• [TASK DIRECTIONS]
Could you show all lines in the entries below that contain the string "Rodzaj"?

• [Records from a dataset]

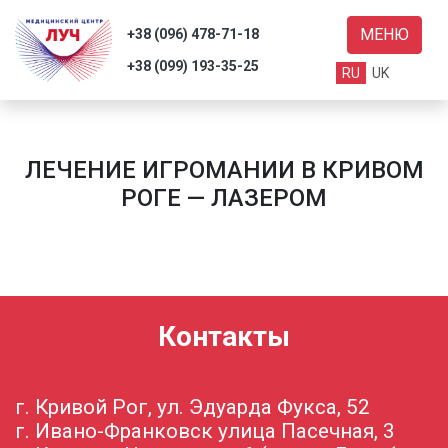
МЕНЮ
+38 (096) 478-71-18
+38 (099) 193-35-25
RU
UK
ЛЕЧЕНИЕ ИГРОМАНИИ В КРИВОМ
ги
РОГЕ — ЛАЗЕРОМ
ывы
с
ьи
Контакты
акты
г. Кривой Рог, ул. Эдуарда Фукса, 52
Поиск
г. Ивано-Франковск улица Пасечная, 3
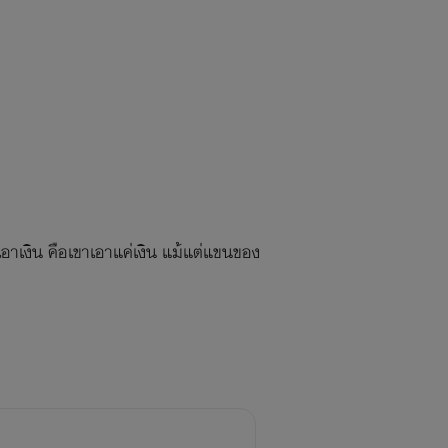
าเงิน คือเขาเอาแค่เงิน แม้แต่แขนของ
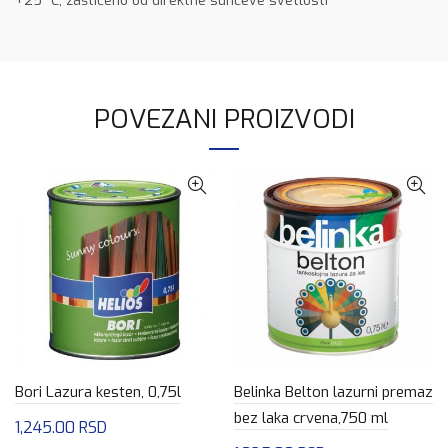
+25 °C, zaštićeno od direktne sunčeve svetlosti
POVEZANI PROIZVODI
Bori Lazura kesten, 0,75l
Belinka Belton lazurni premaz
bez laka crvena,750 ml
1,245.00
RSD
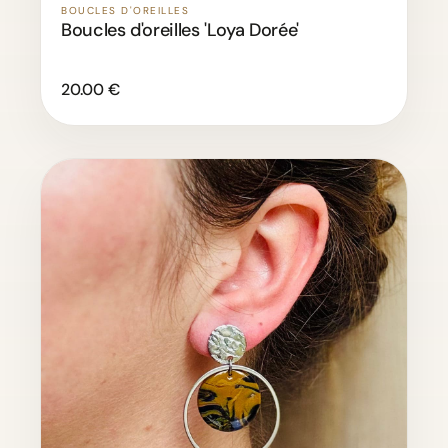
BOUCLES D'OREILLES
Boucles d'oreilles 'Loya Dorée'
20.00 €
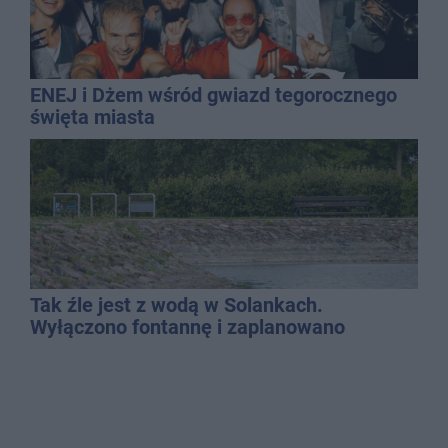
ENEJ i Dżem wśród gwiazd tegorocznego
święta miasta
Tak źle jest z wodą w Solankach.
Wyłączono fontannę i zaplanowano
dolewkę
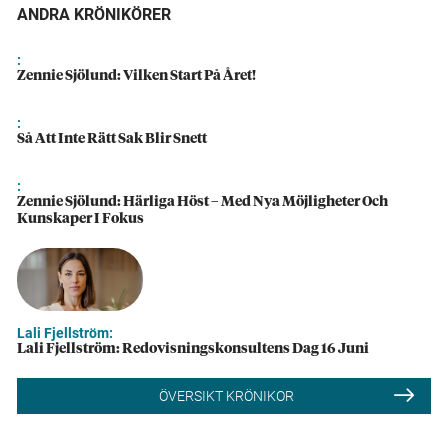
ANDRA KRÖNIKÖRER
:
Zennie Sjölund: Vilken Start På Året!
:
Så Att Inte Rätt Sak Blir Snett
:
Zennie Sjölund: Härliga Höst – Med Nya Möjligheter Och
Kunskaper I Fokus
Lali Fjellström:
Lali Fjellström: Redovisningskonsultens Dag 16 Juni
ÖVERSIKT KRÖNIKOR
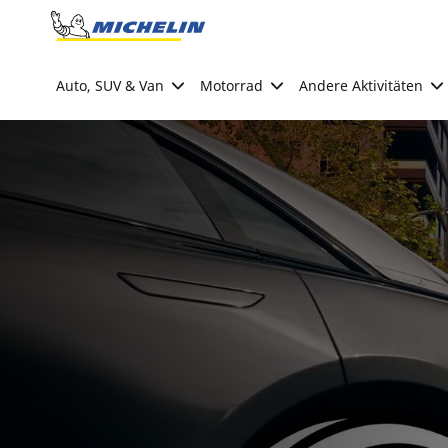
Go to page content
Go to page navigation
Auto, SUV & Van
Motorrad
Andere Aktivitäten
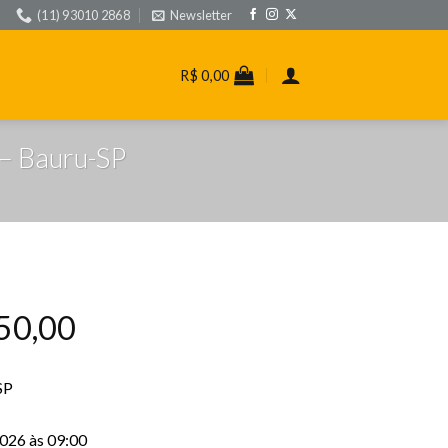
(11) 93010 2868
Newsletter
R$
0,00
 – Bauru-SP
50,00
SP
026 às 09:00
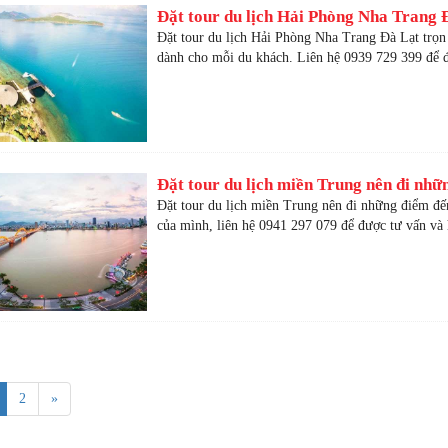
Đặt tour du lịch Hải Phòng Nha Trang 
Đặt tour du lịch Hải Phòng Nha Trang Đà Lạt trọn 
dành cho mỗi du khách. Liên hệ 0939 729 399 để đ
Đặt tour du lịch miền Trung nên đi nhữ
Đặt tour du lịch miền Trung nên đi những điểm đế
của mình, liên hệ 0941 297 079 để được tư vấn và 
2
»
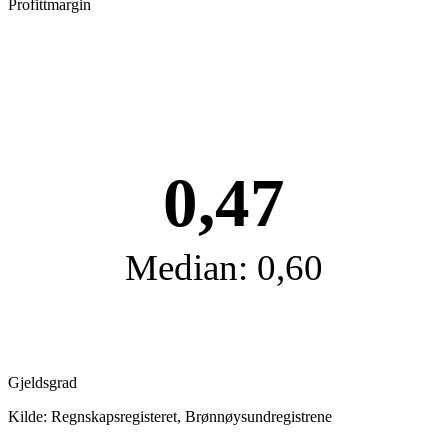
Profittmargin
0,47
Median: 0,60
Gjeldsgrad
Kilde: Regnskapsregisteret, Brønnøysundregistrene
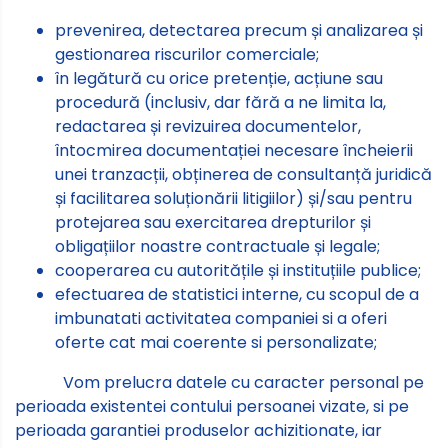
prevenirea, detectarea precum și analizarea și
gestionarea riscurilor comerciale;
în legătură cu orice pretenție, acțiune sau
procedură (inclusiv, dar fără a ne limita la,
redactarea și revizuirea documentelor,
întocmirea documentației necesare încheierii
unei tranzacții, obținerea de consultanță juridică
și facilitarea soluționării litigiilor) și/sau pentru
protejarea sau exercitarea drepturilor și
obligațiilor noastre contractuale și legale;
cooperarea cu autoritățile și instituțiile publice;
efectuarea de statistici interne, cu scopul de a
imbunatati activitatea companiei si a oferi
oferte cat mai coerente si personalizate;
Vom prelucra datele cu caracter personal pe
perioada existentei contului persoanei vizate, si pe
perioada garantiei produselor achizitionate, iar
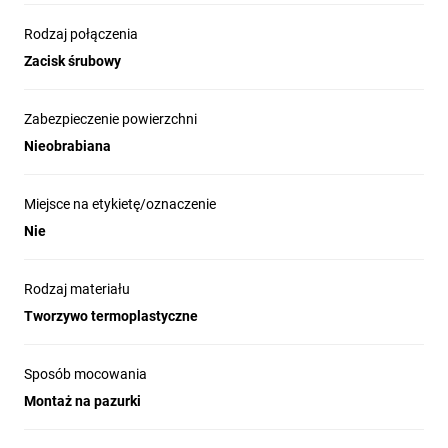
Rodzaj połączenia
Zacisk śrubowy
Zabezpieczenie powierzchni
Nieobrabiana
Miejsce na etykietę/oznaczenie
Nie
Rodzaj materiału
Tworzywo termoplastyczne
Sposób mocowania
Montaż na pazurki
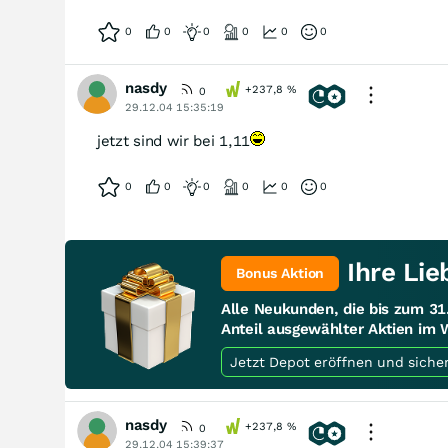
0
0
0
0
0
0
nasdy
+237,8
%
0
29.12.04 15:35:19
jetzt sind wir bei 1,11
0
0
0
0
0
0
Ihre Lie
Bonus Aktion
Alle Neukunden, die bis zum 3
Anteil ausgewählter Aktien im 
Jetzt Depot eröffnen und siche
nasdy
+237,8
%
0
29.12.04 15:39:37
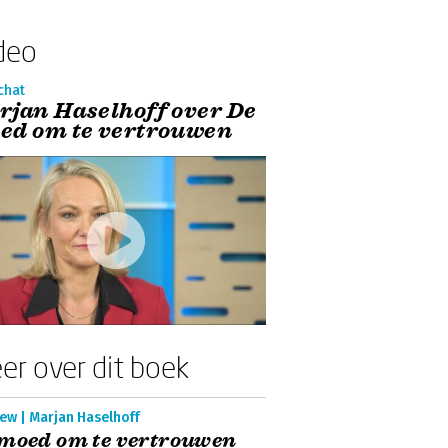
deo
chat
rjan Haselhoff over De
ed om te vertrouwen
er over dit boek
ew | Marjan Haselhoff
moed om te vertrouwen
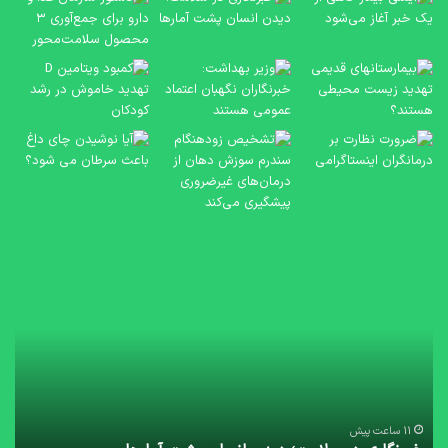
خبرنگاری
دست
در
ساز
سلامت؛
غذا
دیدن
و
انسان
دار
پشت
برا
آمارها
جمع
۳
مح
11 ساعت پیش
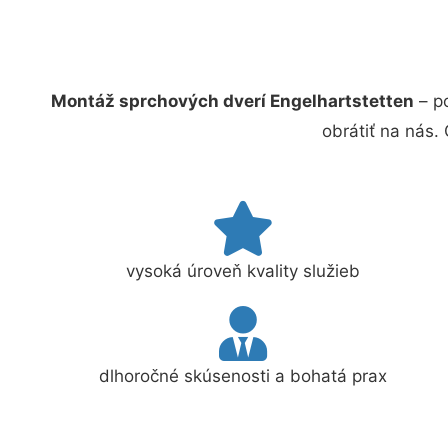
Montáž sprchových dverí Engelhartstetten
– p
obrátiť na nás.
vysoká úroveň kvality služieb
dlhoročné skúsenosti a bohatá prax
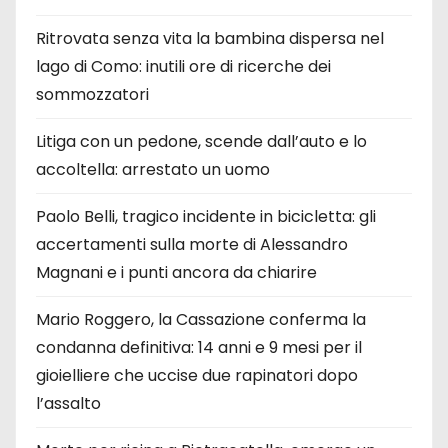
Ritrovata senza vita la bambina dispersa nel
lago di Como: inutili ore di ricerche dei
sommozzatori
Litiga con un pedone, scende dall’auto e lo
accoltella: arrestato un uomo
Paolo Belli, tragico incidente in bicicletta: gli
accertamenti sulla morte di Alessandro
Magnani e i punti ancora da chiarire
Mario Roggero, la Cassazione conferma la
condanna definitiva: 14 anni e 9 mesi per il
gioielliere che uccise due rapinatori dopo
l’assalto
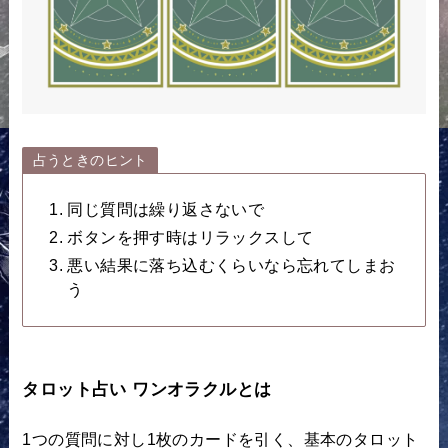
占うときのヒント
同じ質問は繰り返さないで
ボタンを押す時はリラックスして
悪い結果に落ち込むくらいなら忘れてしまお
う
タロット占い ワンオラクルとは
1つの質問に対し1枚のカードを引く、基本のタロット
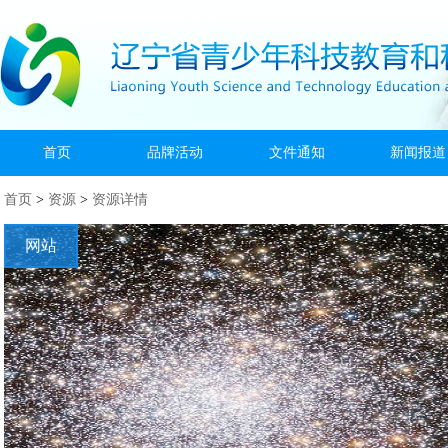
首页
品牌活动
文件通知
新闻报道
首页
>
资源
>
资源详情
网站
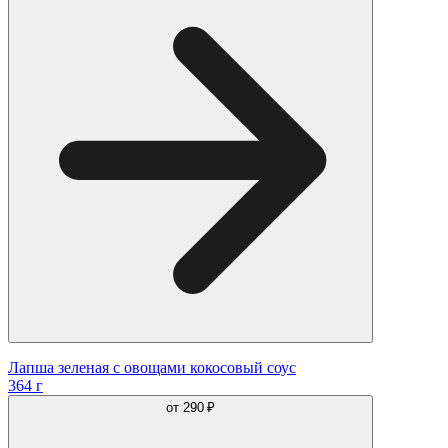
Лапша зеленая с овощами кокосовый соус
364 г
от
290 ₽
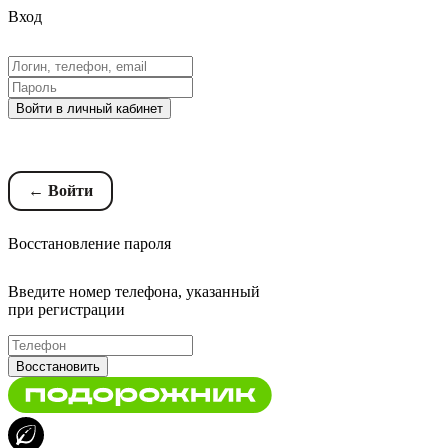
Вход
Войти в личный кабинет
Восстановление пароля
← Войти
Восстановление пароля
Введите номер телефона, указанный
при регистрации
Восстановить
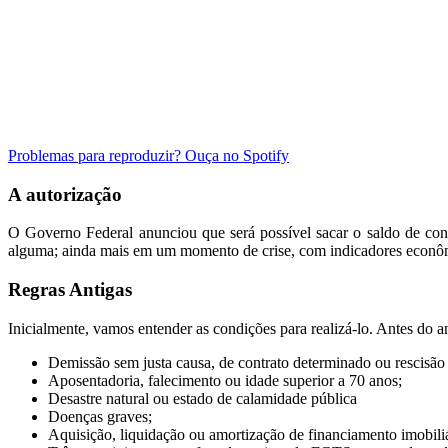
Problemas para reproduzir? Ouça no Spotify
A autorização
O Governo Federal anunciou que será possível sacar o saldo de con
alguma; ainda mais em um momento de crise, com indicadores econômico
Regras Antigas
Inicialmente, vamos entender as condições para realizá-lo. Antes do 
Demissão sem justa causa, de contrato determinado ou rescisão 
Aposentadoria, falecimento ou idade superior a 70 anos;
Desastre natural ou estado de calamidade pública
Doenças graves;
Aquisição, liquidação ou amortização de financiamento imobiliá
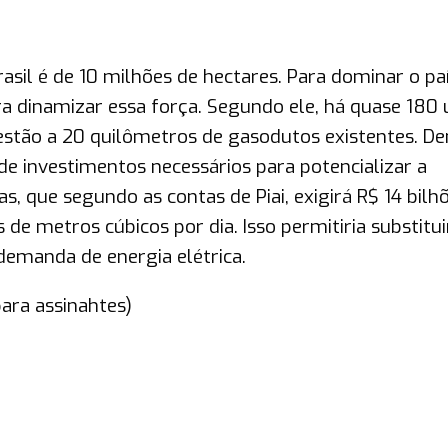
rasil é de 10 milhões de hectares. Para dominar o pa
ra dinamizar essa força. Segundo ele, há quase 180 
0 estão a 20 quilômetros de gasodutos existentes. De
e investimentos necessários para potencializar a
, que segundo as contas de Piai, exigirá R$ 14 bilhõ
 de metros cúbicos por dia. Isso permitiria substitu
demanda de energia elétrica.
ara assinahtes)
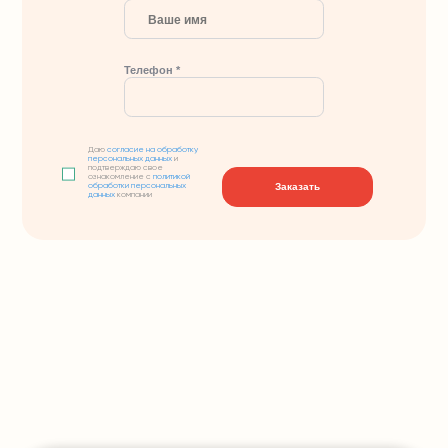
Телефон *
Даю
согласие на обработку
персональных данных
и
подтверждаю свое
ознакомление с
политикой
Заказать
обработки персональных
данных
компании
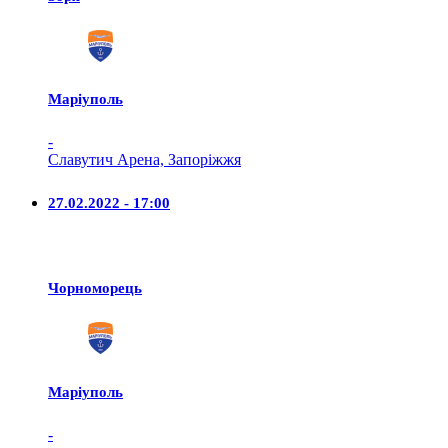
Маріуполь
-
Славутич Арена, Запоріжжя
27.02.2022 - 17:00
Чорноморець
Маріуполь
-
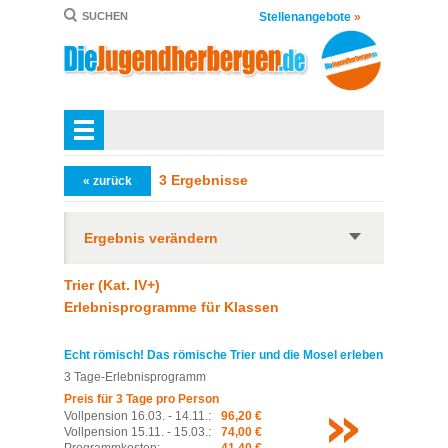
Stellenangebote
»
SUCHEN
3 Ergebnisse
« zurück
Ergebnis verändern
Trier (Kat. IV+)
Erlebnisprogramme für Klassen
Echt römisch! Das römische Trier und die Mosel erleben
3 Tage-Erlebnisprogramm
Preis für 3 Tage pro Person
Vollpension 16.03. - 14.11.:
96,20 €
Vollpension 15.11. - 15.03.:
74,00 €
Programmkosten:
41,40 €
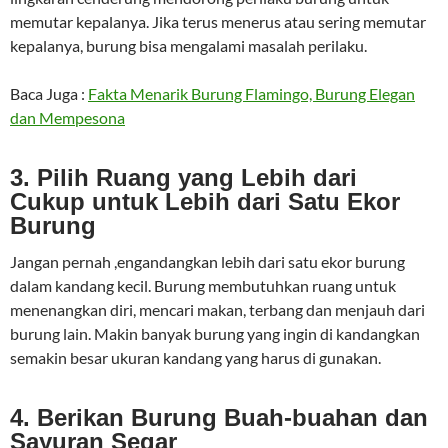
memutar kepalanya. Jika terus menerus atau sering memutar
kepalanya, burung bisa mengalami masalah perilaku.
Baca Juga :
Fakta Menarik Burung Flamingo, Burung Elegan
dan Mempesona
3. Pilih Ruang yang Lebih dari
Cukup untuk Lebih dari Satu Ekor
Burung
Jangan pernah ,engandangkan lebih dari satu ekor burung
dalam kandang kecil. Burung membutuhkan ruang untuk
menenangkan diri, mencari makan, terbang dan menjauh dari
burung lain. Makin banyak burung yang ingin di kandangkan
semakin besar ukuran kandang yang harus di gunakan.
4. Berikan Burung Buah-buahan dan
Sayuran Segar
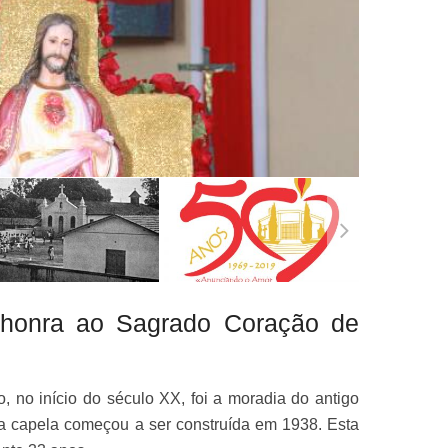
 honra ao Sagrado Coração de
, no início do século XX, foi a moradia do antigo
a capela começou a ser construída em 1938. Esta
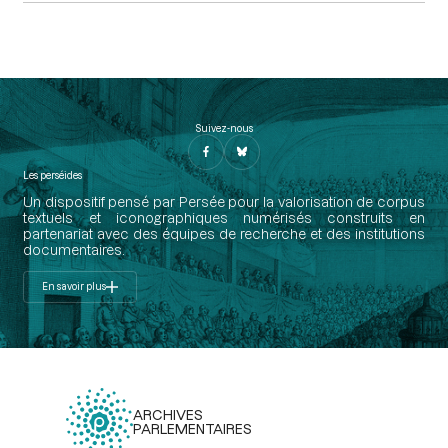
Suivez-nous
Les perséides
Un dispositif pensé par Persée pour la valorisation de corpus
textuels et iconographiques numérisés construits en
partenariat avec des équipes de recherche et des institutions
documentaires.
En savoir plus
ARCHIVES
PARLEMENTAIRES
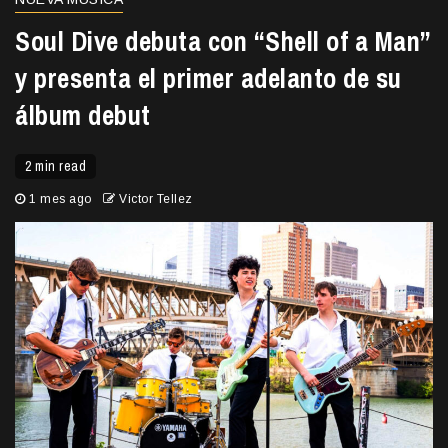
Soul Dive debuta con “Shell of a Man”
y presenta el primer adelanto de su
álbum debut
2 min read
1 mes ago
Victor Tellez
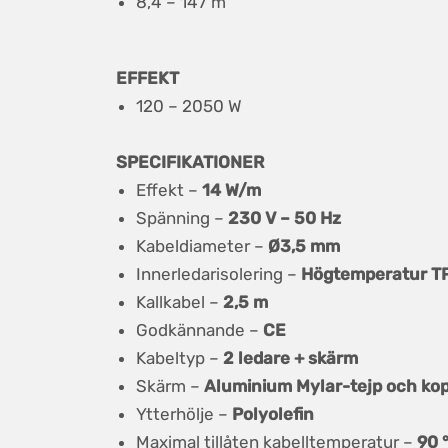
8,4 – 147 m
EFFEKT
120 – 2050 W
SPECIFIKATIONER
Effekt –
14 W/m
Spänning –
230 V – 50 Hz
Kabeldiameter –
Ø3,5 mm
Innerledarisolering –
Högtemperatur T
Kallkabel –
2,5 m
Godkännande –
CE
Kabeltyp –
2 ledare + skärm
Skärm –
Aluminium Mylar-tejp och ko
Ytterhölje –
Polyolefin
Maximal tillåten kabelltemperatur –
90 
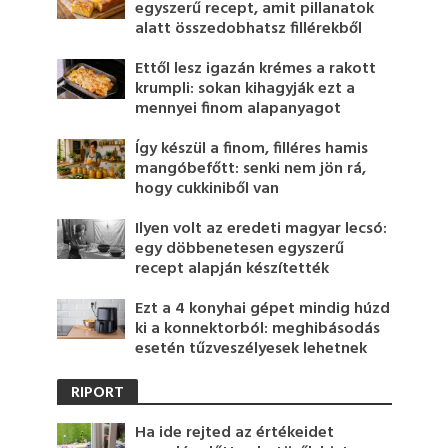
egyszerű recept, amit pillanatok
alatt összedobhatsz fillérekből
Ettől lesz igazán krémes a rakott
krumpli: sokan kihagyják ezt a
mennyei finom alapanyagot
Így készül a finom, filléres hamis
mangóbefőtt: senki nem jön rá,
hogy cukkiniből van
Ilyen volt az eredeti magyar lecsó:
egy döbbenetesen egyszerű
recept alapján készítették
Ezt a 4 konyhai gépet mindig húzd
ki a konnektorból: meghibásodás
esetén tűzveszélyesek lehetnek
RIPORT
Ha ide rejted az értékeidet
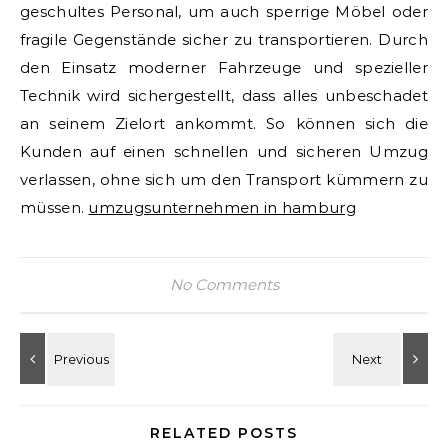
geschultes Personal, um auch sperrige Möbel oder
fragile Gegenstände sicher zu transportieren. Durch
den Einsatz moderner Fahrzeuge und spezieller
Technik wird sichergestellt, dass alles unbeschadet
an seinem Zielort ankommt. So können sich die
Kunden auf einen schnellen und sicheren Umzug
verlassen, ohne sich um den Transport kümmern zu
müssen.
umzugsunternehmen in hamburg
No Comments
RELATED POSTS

• [EXERCISE RESPONSE]
Rodzaj połączenia
Rodzaj materiału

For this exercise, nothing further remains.